Amphiphilic lipopeptide significantly enhances uptake of charge-neutral splice switching morpholino oligonucleotide in spinal muscular atrophy patient-derived fibroblasts.

Splice-switching antisense oligonucleotides (SSOs) are emerging therapeutics with two SSOs recently approved by the FDA for Duchenne muscular dystrophy and spinal muscular atrophy. SSOs are administered without any delivery vector and require large doses to achieve the therapeutic benefit, primarily due to their poor cellular uptake. Although cell-penetrating peptides (CPP) have shown great potential in delivering SSOs into cells, their capacity as delivery vector is limited. Here we have studied the effect of lipid conjugation on the cell permeability of a known CPP (ApoE). Myristic acid was coupled at the N-terminus of ApoE to a C-terminal cysteine residue. The myristoylated ApoE (Myr-ApoE) was conjugated to a maleimide functionalised phosphorodiamidate morpholino oligonucleotide (PMO).

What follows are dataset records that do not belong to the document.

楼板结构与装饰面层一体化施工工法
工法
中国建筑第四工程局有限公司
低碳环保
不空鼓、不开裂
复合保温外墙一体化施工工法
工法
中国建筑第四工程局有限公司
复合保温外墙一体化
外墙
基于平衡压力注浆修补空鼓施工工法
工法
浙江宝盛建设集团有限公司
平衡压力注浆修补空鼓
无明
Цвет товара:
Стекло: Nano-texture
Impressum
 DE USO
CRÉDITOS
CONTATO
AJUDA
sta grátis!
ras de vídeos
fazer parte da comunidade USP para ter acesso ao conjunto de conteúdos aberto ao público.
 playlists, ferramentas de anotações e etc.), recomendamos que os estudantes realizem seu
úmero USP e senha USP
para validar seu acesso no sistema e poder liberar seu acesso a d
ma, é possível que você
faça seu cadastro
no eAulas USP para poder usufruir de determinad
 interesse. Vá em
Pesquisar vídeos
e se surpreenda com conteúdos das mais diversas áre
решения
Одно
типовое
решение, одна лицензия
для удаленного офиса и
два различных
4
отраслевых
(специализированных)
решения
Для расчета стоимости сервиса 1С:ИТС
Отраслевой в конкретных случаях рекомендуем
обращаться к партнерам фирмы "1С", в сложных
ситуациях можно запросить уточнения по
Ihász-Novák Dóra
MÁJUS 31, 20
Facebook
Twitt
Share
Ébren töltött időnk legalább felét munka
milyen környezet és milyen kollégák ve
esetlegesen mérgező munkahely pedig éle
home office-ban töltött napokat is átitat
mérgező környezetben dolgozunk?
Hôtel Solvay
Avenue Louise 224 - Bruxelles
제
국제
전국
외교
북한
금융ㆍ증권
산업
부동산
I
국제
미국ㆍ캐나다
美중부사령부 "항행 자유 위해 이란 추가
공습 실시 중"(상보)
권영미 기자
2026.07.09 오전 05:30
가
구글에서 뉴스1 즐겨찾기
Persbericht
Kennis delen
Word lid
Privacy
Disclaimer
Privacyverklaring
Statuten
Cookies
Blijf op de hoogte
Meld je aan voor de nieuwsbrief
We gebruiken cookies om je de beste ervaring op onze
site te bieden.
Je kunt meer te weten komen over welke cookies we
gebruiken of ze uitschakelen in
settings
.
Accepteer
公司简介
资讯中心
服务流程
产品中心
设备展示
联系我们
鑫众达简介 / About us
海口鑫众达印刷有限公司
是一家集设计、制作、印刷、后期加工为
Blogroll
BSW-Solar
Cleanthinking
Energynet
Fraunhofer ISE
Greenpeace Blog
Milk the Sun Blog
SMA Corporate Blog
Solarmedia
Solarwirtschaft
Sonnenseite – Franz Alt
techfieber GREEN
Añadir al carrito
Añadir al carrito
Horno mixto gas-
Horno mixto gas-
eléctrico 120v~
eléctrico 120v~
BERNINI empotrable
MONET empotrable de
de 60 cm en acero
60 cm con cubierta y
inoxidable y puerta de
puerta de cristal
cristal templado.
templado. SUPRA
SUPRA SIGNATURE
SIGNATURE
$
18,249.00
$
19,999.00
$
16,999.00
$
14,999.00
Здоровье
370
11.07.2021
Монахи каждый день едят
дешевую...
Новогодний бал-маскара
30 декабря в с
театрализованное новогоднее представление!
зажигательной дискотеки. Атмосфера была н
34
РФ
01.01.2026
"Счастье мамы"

The Myr-ApoE-PMO conjugate showed no cytoxicity and had significantly higher efficiency in cell permeability with 30% higher splice-switching activity compared to ApoE-PMO. The self-assembly properties of this amphiphilic lipopeptide-PMO conjugate was assessed. Transmission electron microscopy showed formation of nanoparticles with amphiphile behaviour and spherical structure. The self-assembly of Myr-ApoE-PMO into nanoparticles enabled it to better bind to cell membranes and to be more efficiently taken up by fibroblast cells. These results showed that modification of physico-chemical properties of peptides to produce peptide amphiphiles enhances cellular uptake and can be used as an efficient delivery vector for therapeutic SSOs.